Così nella narrazione la storia del “piccolo mondo antico” si intreccia con quello che rimane: macerie, sassi ovunque; il popolo dei selfie che fa sbottare il sindaco Sergio Pirozzi, “Non venite a farveli sennò mi incazzo”; le visite, anche a sorpresa, come quella del Papa, che nella zona proibita, avvolto nell’abito bianco, “ha pregato in silenzio, tra le pietre e la polvere”; e ancora il premier canadese Trudeau, il principe Carlo d’Inghilterra, Angela Merkel e i tanti politici italiani. “Viste le lungaggini, inevitabilmente i politici iniziarono a temere fischi e contestazioni e diradarono le presenze. In ogni caso tutti, con regolarità, hanno promesso: ‘non vi lasceremo soli’, ‘non vi abbandoneremo’”.

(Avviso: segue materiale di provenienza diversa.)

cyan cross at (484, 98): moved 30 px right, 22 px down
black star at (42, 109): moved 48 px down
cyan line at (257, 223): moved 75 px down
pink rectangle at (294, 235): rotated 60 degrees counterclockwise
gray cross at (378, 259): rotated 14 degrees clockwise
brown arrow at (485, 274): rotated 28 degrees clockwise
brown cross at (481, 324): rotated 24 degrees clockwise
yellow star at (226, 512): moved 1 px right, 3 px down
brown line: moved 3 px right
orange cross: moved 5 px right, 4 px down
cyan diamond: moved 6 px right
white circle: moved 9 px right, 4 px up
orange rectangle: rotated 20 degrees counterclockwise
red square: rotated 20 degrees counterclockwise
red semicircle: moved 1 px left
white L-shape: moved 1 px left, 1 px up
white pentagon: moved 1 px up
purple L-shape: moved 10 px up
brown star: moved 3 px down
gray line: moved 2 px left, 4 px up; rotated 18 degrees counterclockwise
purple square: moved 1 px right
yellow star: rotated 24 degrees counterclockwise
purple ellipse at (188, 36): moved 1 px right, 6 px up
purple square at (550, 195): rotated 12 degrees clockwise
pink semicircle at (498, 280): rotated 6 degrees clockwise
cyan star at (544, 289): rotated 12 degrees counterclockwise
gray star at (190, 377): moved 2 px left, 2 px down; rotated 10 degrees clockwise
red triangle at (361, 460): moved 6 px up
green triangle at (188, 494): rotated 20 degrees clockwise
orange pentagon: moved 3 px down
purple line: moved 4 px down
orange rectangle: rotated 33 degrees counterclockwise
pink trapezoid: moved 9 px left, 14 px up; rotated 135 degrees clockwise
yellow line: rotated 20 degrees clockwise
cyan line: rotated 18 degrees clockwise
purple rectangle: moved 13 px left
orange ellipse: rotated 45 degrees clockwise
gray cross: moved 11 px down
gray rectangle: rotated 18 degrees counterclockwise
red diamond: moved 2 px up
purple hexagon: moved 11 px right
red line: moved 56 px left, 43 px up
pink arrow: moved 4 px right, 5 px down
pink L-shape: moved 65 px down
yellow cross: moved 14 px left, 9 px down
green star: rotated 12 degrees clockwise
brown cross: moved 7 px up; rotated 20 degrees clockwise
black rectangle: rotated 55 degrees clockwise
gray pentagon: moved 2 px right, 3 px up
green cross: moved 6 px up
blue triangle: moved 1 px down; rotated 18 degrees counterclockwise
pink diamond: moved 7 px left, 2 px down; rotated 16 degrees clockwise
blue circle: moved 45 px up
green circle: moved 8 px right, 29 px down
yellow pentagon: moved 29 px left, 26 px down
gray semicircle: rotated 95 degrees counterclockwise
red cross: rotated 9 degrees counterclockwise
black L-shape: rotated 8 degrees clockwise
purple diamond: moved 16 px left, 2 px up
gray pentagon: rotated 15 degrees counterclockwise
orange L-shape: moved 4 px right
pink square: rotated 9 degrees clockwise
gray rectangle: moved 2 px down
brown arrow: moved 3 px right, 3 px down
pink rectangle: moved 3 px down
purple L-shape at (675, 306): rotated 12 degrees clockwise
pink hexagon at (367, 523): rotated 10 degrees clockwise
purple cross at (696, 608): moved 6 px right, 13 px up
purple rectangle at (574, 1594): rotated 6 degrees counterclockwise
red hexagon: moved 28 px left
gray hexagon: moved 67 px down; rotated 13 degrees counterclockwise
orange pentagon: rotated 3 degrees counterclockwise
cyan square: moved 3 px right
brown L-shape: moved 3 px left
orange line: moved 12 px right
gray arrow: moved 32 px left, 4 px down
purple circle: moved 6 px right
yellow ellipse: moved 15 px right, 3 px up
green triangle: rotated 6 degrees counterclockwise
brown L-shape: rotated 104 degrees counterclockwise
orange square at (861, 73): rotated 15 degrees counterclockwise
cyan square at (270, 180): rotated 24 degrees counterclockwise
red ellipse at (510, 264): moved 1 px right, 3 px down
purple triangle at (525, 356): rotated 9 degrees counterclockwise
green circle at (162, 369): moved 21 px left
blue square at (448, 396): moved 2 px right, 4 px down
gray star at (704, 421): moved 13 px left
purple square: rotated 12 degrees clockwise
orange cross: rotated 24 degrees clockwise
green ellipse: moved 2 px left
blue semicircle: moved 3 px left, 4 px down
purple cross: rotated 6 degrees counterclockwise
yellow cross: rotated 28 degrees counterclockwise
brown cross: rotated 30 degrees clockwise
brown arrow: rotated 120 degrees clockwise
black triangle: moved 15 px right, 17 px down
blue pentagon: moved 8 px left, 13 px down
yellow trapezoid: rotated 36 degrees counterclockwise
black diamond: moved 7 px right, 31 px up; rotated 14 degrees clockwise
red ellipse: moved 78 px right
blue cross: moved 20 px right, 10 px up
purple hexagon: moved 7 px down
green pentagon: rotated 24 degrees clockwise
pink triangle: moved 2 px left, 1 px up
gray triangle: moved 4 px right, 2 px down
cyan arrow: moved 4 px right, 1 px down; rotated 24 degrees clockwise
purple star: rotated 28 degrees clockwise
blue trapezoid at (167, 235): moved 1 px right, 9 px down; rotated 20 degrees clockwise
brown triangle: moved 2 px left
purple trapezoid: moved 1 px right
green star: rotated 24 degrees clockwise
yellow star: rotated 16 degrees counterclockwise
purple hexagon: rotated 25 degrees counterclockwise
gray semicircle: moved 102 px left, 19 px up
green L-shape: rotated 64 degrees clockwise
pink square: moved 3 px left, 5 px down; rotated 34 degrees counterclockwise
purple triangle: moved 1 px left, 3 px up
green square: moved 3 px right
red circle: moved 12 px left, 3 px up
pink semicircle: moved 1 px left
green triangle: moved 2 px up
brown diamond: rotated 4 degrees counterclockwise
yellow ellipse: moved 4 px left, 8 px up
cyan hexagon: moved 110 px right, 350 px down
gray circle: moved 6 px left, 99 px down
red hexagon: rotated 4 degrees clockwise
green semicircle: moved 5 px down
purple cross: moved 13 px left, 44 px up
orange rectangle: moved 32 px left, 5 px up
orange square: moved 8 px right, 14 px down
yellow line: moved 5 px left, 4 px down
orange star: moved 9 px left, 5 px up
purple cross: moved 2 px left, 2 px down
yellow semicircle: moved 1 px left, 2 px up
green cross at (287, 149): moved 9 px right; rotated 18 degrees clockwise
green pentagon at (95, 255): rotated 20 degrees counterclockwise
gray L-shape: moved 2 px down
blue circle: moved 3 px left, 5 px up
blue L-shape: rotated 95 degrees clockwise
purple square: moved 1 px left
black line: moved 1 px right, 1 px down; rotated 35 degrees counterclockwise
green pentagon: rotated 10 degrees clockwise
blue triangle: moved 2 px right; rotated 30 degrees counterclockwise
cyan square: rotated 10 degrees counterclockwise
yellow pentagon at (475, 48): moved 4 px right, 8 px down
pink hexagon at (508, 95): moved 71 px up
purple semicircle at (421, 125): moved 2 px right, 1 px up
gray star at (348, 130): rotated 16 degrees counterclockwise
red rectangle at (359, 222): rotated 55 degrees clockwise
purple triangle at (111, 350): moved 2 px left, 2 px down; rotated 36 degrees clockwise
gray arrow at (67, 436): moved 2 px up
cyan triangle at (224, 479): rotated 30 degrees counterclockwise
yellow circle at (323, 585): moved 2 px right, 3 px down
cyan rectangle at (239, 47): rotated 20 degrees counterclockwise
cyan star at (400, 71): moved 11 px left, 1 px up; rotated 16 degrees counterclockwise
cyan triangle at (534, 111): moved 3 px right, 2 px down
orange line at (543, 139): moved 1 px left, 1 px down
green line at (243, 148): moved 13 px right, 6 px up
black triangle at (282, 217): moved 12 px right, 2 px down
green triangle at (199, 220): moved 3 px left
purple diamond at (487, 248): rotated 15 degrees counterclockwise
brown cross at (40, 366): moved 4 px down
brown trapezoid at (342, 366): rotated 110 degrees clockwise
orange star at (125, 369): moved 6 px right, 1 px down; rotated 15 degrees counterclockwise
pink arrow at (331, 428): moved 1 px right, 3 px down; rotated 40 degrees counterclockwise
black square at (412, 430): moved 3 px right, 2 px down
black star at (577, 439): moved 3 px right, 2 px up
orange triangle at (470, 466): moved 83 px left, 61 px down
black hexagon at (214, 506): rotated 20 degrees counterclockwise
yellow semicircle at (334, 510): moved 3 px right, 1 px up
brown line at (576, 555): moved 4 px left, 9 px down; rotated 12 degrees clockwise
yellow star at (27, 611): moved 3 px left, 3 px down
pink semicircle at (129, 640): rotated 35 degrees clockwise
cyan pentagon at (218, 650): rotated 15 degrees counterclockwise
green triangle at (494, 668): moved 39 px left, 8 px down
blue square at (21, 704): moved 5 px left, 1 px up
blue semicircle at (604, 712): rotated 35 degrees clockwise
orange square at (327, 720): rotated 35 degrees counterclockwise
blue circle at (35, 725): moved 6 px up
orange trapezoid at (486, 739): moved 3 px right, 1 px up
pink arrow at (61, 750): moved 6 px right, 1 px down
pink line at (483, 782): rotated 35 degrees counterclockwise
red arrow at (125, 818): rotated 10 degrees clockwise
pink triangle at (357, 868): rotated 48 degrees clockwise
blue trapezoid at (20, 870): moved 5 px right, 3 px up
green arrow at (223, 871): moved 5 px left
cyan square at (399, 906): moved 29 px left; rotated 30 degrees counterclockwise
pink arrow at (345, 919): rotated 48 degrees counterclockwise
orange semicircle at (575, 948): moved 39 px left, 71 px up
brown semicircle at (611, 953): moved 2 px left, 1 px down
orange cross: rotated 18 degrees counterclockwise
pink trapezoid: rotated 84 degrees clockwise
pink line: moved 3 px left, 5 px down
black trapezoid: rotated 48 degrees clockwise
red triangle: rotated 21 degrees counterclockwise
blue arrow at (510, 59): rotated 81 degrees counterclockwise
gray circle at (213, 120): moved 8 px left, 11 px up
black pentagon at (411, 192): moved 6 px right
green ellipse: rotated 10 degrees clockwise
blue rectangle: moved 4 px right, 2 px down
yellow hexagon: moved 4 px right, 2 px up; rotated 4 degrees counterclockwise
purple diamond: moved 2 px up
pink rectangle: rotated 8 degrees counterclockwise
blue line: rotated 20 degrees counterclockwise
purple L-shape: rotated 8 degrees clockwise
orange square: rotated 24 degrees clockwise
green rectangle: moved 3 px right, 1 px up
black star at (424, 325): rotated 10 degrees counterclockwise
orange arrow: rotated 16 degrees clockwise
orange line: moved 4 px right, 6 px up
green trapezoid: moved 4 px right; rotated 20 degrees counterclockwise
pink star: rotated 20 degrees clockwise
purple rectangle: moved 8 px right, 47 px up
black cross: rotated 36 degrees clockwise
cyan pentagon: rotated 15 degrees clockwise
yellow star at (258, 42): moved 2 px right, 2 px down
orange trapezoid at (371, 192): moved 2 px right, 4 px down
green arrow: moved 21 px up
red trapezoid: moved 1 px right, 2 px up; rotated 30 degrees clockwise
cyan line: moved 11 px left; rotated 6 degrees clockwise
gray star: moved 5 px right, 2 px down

Oggi la ricostruzione ha la forma delle casette gialle: “Le SAE, in gergo tellurico, cioè Soluzioni Abitative di Emergenza, ma la “e” naturalmente ha già cambiato nome: ora sta per Eterne. Gli sfollati non nutrono tanta fiducia” perché, come ricorda Polidori, “i governanti per loro natura e mestiere promettono. Ma il tempo … è un giudice infallibile e anche piuttosto severo”.